RECORD SET ->
--------

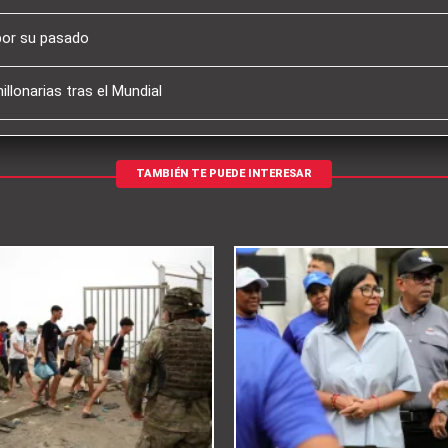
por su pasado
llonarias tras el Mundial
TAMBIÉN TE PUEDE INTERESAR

--------

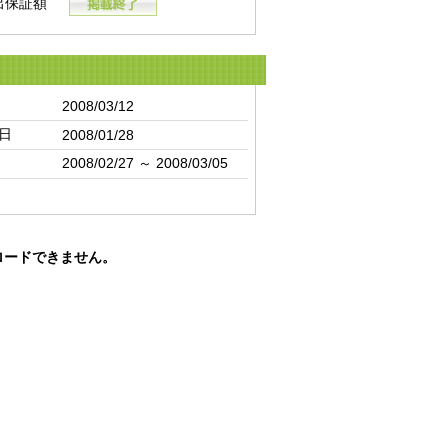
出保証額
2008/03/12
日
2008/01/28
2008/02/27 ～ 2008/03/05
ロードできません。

--------

TASK DETAILS ->
Repeat exactly the lines of the listing above, from the one with "por su pasado" down to the one with "TAMBIÉN TE PUEDE INTERESAR"; both of those lines belong in the range.

SOLVED EXERCISE ->
por su pasado
llonarias tras el Mundial
TAMBIÉN TE PUEDE INTERESAR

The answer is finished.